British mortgage approvals rise

British mortgage approvals rose slightly more than expected in April but net mortgage lending growth lagged, data showed today…

British mortgage approvals rose slightly more than expected in April but net mortgage lending growth lagged, data showed today, suggesting the housing market would stay subdued in coming months.

The Bank of England said approvals edged up to 49,871 in April from 49,008 in March and the highest since December. They beat analysts' forecasts for a reading of 49,250.

Net mortgage lending rose less than expected, up £490 million in April from £168 million in March and below forecasts for a rise of £700 million.

Analysts said that, taken together, the figures suggested the housing market would at best remain stable in the coming months, and weak consumer lending threatened to limit Britain's recovery from its deepest recession since World War Two.

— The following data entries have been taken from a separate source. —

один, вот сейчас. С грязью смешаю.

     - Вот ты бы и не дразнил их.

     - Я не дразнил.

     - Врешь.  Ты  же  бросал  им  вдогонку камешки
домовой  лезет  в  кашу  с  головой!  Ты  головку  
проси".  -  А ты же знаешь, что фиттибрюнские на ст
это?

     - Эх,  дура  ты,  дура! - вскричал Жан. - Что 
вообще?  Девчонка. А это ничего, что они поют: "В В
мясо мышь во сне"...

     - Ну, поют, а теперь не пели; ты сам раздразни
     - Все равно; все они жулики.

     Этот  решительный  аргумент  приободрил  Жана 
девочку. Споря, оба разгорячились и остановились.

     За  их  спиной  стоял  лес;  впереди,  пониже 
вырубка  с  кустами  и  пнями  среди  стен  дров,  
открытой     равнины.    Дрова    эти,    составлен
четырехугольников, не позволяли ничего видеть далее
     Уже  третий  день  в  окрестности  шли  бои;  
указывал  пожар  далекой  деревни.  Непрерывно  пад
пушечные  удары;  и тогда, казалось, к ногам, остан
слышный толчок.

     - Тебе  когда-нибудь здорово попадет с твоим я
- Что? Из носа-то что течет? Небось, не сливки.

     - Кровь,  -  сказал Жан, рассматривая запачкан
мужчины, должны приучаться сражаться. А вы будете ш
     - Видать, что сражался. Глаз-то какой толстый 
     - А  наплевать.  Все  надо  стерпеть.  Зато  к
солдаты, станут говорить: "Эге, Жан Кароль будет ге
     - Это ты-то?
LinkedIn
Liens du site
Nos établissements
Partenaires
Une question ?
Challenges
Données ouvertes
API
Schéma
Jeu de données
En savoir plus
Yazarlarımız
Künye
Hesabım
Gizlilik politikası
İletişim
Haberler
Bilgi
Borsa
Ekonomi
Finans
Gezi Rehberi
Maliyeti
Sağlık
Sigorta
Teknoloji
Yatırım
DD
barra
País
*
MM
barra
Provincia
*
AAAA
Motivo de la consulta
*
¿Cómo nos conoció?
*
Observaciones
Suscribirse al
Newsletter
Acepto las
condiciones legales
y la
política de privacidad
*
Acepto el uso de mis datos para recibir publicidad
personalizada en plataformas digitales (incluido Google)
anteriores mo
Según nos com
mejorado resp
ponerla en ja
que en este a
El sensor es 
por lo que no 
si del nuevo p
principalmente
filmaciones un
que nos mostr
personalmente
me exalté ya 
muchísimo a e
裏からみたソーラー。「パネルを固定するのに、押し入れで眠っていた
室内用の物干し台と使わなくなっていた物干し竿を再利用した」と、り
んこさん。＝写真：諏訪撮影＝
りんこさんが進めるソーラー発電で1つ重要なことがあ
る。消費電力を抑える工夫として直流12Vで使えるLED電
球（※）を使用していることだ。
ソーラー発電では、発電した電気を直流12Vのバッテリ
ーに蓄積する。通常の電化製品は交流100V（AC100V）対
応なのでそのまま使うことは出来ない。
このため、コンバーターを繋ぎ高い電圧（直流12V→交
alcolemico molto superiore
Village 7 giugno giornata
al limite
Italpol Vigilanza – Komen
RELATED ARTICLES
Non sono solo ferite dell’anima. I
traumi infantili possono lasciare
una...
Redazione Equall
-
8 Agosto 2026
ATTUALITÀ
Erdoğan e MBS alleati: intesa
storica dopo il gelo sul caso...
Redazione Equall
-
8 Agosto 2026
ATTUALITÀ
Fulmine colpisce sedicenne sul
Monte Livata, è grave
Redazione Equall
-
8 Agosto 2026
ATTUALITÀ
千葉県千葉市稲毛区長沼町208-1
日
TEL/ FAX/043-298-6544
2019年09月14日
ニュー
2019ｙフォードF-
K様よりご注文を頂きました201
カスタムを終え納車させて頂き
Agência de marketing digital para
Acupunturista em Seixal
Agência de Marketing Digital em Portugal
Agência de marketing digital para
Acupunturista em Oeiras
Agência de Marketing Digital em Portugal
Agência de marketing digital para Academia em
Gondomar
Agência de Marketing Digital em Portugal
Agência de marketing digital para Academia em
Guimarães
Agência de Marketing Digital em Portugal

Today's data showed unsecured lending to consumers fell by £136 million, confounding forecasts for a rise of £300 million and the first net repayment of credit since November 2009.

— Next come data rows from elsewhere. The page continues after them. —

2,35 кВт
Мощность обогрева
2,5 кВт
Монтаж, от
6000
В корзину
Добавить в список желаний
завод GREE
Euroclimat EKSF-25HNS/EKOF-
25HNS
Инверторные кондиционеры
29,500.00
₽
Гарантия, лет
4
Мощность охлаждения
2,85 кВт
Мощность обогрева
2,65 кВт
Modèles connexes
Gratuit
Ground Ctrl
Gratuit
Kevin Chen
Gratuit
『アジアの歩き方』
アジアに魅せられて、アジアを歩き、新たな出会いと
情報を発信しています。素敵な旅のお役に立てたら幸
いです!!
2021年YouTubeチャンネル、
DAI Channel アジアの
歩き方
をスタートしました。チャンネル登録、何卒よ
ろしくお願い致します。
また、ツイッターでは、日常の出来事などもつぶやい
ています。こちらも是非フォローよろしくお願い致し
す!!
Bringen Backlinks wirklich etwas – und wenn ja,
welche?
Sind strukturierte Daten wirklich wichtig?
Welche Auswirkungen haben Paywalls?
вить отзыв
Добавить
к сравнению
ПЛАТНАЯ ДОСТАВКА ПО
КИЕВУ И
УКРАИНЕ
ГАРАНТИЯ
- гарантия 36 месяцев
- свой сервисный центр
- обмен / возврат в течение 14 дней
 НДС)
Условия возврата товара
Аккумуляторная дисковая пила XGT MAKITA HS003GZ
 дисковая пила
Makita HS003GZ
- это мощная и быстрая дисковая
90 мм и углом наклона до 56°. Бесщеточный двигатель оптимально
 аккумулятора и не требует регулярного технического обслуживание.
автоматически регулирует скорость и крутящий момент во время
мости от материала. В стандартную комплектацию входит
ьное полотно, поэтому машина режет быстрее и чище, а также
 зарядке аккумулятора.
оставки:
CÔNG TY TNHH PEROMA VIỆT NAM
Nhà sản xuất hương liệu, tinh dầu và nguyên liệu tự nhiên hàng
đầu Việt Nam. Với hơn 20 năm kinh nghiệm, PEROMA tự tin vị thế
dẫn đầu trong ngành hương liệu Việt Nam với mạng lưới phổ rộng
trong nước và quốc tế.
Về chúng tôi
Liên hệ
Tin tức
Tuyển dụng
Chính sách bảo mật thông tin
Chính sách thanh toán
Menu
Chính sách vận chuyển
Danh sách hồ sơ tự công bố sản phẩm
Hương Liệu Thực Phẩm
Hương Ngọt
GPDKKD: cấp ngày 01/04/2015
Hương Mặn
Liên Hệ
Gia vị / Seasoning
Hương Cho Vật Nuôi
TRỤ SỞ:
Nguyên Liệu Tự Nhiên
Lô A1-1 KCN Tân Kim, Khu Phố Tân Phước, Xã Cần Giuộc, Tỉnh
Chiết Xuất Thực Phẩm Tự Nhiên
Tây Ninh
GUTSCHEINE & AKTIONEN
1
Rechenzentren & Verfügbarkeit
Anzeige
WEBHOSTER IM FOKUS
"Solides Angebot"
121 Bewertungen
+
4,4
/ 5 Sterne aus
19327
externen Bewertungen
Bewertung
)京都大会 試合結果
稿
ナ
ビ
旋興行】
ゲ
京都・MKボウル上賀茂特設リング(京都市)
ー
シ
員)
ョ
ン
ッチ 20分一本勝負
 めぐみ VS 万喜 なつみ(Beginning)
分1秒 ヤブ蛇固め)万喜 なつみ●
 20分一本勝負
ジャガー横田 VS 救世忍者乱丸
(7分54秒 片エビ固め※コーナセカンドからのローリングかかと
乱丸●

"The fact that both mortgage lending and consumer credit remains so weak will be a factor constraining the recovery this year," said Hetal Mehta, economist at the Ernst & Young ITEM Club.

But other data signalled that the supply of credit to private businesses was continuing to pick up.

The BoE's preferred money supply gauge - M4 excluding intermediate other financial corporations - accelerated to a 3-month annualised rate of 6.6 per cent from 5.4 per cent in March - the highest since Q2 2008. But the monthly rate of growth in this measure slowed to 0.3 per cent in April from 1.0 per cent.

Headline M4 money supply growth was flat on the month in April, leaving the annual growth rate at 3.3 per cent - the weakest since September 1999.